New Delhi: From the badminton court to the cricket pitch, from the hockey ground to the football stadium, it has been a month to remember for Indian sports. And performance was not the only yardstick.
As millions of fans took pride and delight in shuttler Kidambi Srikanth's French Open triumph on Sunday, it was a reminder that India is slowly but surely carving its place as an ambitious sporting nation. Never before has the country achieved so many successes in one month as this October.
"When a confident young nation starts to apply itself, change is always visible. Successes are due to the efforts of the athletes and coaches," Sports Minister Rajyavardhan Singh Rathore told PTI.
Whether it was the action on the field of play or hosting for the first time, marquee events such as the FIFA under-17 World Cup, the country has reasons to be proud of on multiple counts.
The shuttlers dazzled consistently, the hockey team continued a revival march, the cricketers dominated effortlessly and amid all this, the under-17 football World Cup had fans flocking to stadiums despite the home team's early ouster.

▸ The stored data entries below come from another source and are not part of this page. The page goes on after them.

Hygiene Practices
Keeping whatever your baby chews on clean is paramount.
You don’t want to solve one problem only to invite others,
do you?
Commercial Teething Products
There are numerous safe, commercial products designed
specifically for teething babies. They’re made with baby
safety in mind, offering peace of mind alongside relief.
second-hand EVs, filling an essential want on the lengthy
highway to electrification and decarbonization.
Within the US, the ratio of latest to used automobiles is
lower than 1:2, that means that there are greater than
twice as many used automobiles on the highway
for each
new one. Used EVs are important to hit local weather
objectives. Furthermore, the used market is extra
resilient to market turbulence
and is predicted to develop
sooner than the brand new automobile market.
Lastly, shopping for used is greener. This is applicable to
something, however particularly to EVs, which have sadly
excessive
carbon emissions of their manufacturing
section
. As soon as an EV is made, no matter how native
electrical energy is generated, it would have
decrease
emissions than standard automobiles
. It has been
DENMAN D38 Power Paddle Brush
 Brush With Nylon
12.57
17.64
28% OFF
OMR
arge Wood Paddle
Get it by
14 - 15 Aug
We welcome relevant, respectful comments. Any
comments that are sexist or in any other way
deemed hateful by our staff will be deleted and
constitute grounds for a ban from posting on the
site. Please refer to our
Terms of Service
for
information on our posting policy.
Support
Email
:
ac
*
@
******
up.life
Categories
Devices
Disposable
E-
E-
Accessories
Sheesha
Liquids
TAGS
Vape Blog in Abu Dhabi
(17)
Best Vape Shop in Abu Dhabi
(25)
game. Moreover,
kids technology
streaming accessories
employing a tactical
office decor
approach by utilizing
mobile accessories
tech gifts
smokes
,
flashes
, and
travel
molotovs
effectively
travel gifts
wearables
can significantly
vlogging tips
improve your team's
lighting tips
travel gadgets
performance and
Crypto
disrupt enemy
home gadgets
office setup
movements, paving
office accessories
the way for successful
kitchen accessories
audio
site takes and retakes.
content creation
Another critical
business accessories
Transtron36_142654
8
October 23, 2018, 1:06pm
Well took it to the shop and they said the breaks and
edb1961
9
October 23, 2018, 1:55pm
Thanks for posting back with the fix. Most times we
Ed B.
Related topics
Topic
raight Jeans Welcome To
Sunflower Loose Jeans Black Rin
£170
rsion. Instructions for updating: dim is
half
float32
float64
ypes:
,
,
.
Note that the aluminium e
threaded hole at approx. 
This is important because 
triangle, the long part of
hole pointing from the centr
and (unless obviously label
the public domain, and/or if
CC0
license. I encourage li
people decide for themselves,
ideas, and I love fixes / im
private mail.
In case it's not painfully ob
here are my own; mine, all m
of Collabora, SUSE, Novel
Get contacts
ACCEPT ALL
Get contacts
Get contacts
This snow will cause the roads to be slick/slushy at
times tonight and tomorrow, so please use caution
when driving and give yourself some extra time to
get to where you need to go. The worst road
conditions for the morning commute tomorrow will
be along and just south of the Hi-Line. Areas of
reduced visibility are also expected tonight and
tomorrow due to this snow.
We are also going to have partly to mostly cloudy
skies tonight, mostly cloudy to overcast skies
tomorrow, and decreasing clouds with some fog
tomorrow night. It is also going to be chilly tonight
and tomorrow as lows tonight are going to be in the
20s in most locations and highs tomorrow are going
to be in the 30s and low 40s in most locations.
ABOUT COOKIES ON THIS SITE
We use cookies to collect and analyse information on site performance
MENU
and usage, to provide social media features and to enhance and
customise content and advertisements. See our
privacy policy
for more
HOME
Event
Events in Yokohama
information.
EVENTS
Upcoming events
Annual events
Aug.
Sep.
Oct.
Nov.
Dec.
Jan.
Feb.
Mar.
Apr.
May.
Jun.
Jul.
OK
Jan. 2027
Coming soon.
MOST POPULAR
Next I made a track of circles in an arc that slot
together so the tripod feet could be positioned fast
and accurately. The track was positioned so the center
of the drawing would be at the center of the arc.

"The successful hosting of FIFA under-17 World Cup in the backdrop of Mission XI Million has given football a fillip. We aim primacy of athletes, coaches, and fans in the sports architecture of the country," Rathore said.
"We are for Suvidha and Samman (facilities and respect) to players. I am happy that our players too are responding with their dedication and determination to bring laurels to the country. Programs like Khelo India will take forward the momentum of the current brilliant performance," he said.
Among the highlights this month was Srikanth's Denmark and French Open triumphs, making him the first Indian to win four Super Series titles in a year. The men's hockey team also scripted a little piece of history by winning its first Asia Cup title win in 10 years.
Add to this, the cricket team beating world champions Australia followed by New Zealand as well as some tennis and golfing cheer.
And the man, who is, without doubt, the toast of the nation right now, Virat Kohli, did his bit to increase the euphoria by going past the great Ricky Ponting to be the second highest accumulator of ODI hundreds.
While India remained a novice on the football field, it won the bragging rights of conducting a FIFA Under-17 World Cup for the first time, which was declared a "resounding success" by the world body's boss -- Gianni Infantino. It was hardly a surprise given that the hosts managed to break attendance records for an age group world cup.
Away from the buzz that the under-17 World Cup surprisingly generated, India also smoothly pulled off hosting - again for the first time - the ISSF Shooting World Cup Final.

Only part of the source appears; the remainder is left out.